For at the beginning of modern thinking there stands, in order of rank, treatises concerning method prior to all discussion of the matter of thinking: Descartes’ “Discours de la Méthode” and the “Regulae ad direction ingenii”.  And in the epoch of the completion of this thinking—in the final part of Hegel’s “Science of Logic”—the method of thinking and its matter even become explicitly identical.   
Taken alone—are method and the path of thinking the same?  Has the moment come in the age of the technological world-age to recollect what is unique to the path in distinction to method?  In fact, it means that this comportment towards the matter is to tested.  It allows itself to be named most clearly in the Greek language, although the following sentence is itself found nowhere in the thinking of the Greeks: ή όδός -- μήποτε μέθοδος, the path [Weg] (is) at no time a procedure [Verfahren.]  
Procedure—that means the establishing of a thinking which proceeds against…, the going-after of a matter as an object, which it follows as a matter of course, lying in wait for it, in order to make it accessible to the clutch [Zugriff] of a concept [Begriff]. Such a way is foreign to the path. 

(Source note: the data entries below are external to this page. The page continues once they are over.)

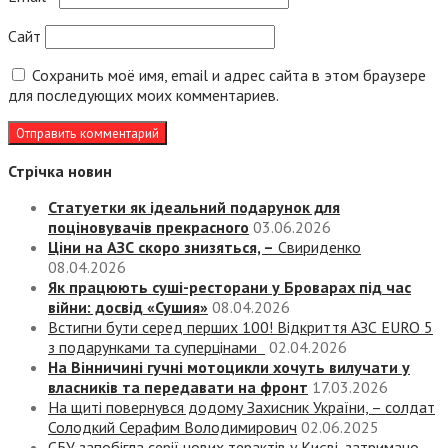
Сайт
Сохранить моё имя, email и адрес сайта в этом браузере
для последующих моих комментариев.
Стрічка новин
Статуетки як ідеальний подарунок для
поціновувачів прекрасного
03.06.2026
Ціни на АЗС скоро знизяться, –
Свириденко
08.04.2026
Як працюють суші-ресторани у Броварах під час
війни: досвід «Сушия»
08.04.2026
Встигни бути серед перших 100! Відкриття АЗС EURO 5
з подарунками та суперцінами
02.04.2026
На Вінничині гучні мотоцикли хочуть вилучати у
власників та передавати на фронт
17.03.2026
На щиті повернувся додому Захисник України, – солдат
Солодкий Серафим Володимирович
02.06.2025
СБУ запобігла серії нових терактів у Києві, затримано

The way is a way in being underway
Which leads and clears,
It brings because it poetizes.

Poetizing means here: to allow itself to say the pure call of presencing as such, this being only and directly a presencing of withdrawal and of withholding. 
  
The way knows no procedure
No proofs, no mediation.

Only a thinking which has in itself the character of a pathway can prepare the experience of the lack. Thus can “understanding be helped” for the poet, who has to say the need of the lack.  Understanding here does not mean: making intelligible. Rather, it means making the need stand out, namely that beginning out of which the need of the lack of a “holy name” arises: forgetfulness of Being, that is, the self-concealing (λήθη) of the ownmost unique character of Being as presence. 
In its proximal appearance, “forgetfulness of Being” designates an error, an omission. In truth the word is the name of the destiny of the clearing of Being, in so far as presencing only becomes manifest and can determine all beings if the clearing of Being, άλήθεια, holds in itself, withholding from thinking, that which happens in the beginning of Western thinking and which ever since characterizes the epochs of the history of Being up to the current technological world age, which the forgetfulness of Being without knowing of it, as it were follows as its principle. 

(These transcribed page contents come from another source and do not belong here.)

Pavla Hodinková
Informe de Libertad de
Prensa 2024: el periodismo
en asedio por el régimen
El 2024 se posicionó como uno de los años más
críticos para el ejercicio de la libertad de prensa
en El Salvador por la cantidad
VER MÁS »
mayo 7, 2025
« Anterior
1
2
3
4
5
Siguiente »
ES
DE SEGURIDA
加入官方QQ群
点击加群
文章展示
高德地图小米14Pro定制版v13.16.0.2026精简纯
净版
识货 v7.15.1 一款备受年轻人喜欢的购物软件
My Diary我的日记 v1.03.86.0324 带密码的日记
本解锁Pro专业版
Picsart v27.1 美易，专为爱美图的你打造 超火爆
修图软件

However, the withholding of the clearing of presence as such prohibits experiencing the lack of the “holy name” specifically as a lack. We are indeed today far removed from the possibility of bringing this matter of concern to knowledge, and of allowing it to prevail as something known. For we remain without insight and access into the pathway character of thinking, which first can vouchsafe an experience of the forgetfulness of Being, that is, of the origin of the “lack.” Indeed—the glimpse of the pathway character of thinking falls prey to the habit of representing which prevails heavily today. For the pathway character of thinking is all too simple and for this reason inaccessible for the prevailing “thinking,” which is stricken with a multiplicity of methods. Already by itself the domination of Dialectic of any type covers up the way to the essence of the pathway. 

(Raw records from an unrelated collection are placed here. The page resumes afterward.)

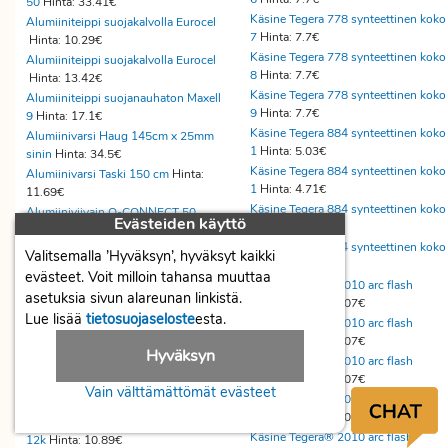
50
Hinta: 33.41€
Käsine Tegera 778 synteettinen koko
Alumiiniteippi suojakalvolla Eurocel
7
Hinta: 7.7€
Hinta: 10.29€
Käsine Tegera 778 synteettinen koko
Alumiiniteippi suojakalvolla Eurocel
8
Hinta: 7.7€
Hinta: 13.42€
Käsine Tegera 778 synteettinen koko
Alumiiniteippi suojanauhaton Maxell
9
Hinta: 7.7€
9
Hinta: 17.1€
Käsine Tegera 884 synteettinen koko
Alumiinivarsi Haug 145cm x 25mm
1
Hinta: 5.03€
sinin
Hinta: 34.5€
Käsine Tegera 884 synteettinen koko
Alumiinivarsi Taski 150 cm
Hinta:
1
Hinta: 4.71€
11.69€
Käsine Tegera 884 synteettinen koko
Alumiiniviivain Q-CONNECT 50
Evästeiden käyttö
8
Hinta: 4.02€
cm
Hinta: 5.63€
Käsine Tegera 884 synteettinen koko
Alumiinivuoka gn1/2 3600ml
Valitsemalla ’Hyväksyn’, hyväksyt kaikki
9
Hinta: 4.11€
100kpl
Hinta: 78.44€
evästeet. Voit milloin tahansa muuttaa
Käsine Tegera® 2010 arc flash
Aluminoitu PP-muoviteippi Sicad
asetuksia sivun alareunan linkistä.
synteet
Hinta: 43.07€
907 5
Hinta: 6.85€
Lue lisää
tietosuojaseloste
esta.
Käsine Tegera® 2010 arc flash
Aluminoitu PP-muoviteippi Sicad
synteet
Hinta: 43.07€
907 5
Hinta: 5.13€
Hyväksyn
Käsine Tegera® 2010 arc flash
Aluminoitu PP-muoviteippi Sicad
synteet
Hinta: 43.07€
907 7
Hinta: 10.24€
Vain välttämättömät evästeet
Käsine Tegera® 2010 arc flash
Alusastia teräs
Hinta: 89.1€
synteet
Hinta: 43.07€
Aluskäsine Cerva cormoran koko 10
Käsine Tegera® 2010 arc flash
12k
Hinta: 10.89€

But so long as the view of the pathway has been denied to us for seeing that and how a proper manner of presencing also prevails in withdrawal and withholding, so long as we remain blind and disengaged from distressful presencing, which belongs to the lack that holds in itself the name of the holy, then this and the lack with it is concealed. 
Only a stay [Aufenthalt] in the open region, out of which the lack presences, secures the possibility of insight into that which today i s, into that which it lacks.